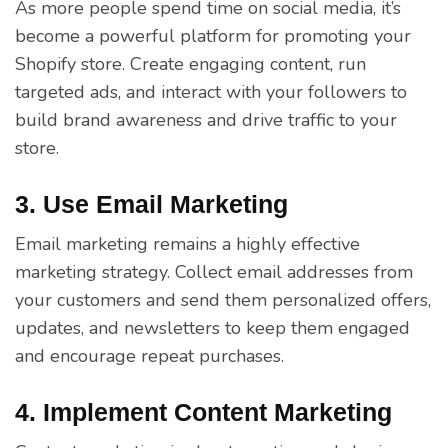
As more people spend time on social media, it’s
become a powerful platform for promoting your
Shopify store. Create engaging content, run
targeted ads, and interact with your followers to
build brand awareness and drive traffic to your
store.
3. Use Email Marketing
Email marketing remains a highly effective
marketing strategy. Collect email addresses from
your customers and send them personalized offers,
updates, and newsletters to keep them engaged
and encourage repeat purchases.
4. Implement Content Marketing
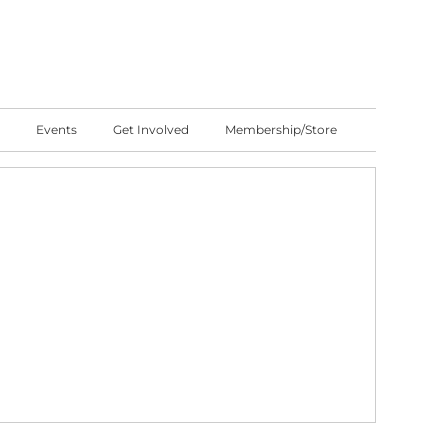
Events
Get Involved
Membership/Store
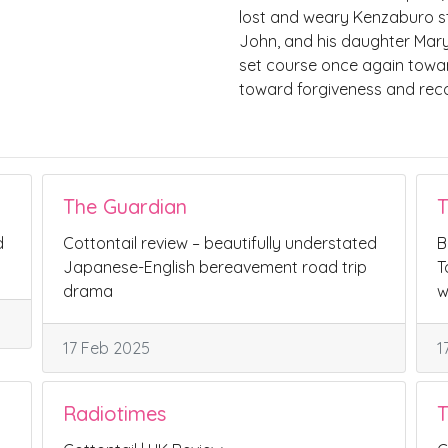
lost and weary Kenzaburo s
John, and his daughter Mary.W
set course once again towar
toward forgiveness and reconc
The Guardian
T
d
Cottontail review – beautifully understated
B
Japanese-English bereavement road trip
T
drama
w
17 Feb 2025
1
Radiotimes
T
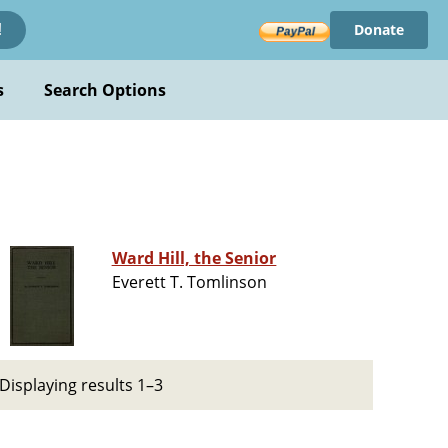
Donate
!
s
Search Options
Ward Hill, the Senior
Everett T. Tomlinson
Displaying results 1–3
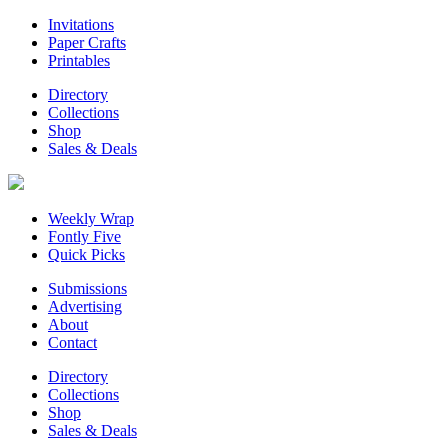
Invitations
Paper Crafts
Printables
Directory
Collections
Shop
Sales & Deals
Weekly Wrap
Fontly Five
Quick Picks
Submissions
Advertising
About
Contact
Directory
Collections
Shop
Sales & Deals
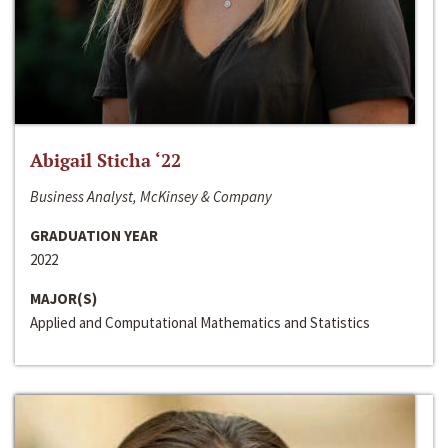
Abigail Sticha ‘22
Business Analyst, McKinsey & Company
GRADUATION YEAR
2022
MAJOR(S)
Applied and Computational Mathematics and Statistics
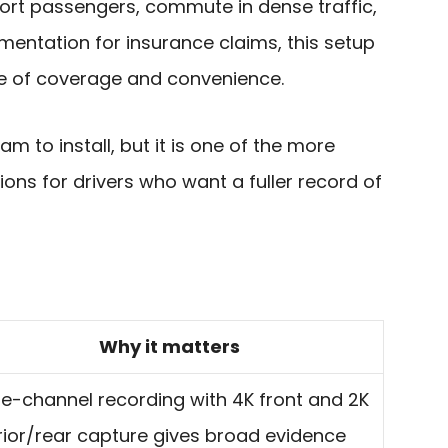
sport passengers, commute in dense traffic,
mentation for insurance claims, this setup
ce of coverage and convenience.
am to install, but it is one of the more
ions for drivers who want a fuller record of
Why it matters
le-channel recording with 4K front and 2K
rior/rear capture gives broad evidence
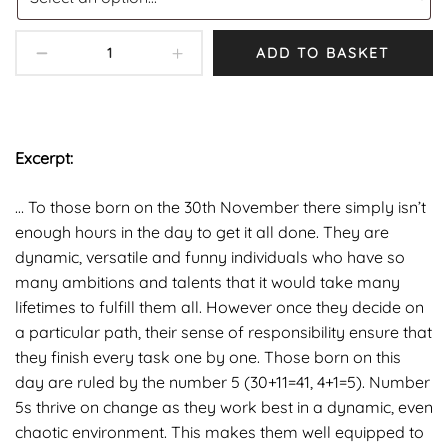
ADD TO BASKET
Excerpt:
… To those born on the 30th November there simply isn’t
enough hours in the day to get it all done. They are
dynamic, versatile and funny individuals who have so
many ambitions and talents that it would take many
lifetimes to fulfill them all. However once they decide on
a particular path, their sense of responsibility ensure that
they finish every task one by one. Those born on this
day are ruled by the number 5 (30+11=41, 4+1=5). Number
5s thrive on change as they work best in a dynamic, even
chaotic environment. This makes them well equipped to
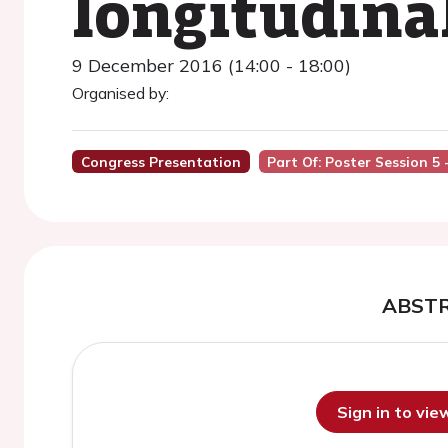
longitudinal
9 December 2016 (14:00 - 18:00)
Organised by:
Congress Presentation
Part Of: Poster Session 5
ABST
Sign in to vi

┄┄┄┄┄┄

* PROBLEM TO SOLVE *
Please write out the entire listing above exactly, but leave the pictures out.

* ANSWER TO THIS EXERCISE *
As more people spend time on social media, it’s
become a powerful platform for promoting your
Shopify store. Create engaging content, run
targeted ads, and interact with your followers to
build brand awareness and drive traffic to your
store.
3. Use Email Marketing
Email marketing remains a highly effective
marketing strategy. Collect email addresses from
your customers and send them personalized offers,
updates, and newsletters to keep them engaged
and encourage repeat purchases.
4. Implement Content Marketing
Events
Get Involved
Membership/Store
lost and weary Kenzaburo s
John, and his daughter Mary.W
set course once again towar
toward forgiveness and reconc
The Guardian
T
d
Cottontail review – beautifully understated
B
Japanese-English bereavement road trip
T
drama
w
17 Feb 2025
1
Radiotimes
T
Donate
!
s
Search Options
Ward Hill, the Senior
Everett T. Tomlinson
Displaying results 1–3
Invitations
Paper Crafts
Printables
Directory
Collections
Shop
Sales & Deals
Weekly Wrap
Fontly Five
Quick Picks
Submissions
Advertising
About
Contact
Directory
Collections
Shop
Sales & Deals
Abigail Sticha ‘22
Business Analyst, McKinsey & Company
GRADUATION YEAR
2022
MAJOR(S)
Applied and Computational Mathematics and Statistics
sport passengers, commute in dense traffic,
mentation for insurance claims, this setup
ce of coverage and convenience.
am to install, but it is one of the more
ions for drivers who want a fuller record of
Why it matters
le-channel recording with 4K front and 2K
rior/rear capture gives broad evidence
ADD TO BASKET
Excerpt:
… To those born on the 30th November there simply isn’t
enough hours in the day to get it all done. They are
dynamic, versatile and funny individuals who have so
many ambitions and talents that it would take many
lifetimes to fulfill them all. However once they decide on
a particular path, their sense of responsibility ensure that
they finish every task one by one. Those born on this
day are ruled by the number 5 (30+11=41, 4+1=5). Number
5s thrive on change as they work best in a dynamic, even
chaotic environment. This makes them well equipped to
longitudinal
9 December 2016 (14:00 - 18:00)
Organised by:
Congress Presentation
Part Of: Poster Session 5
ABST
Sign in to vi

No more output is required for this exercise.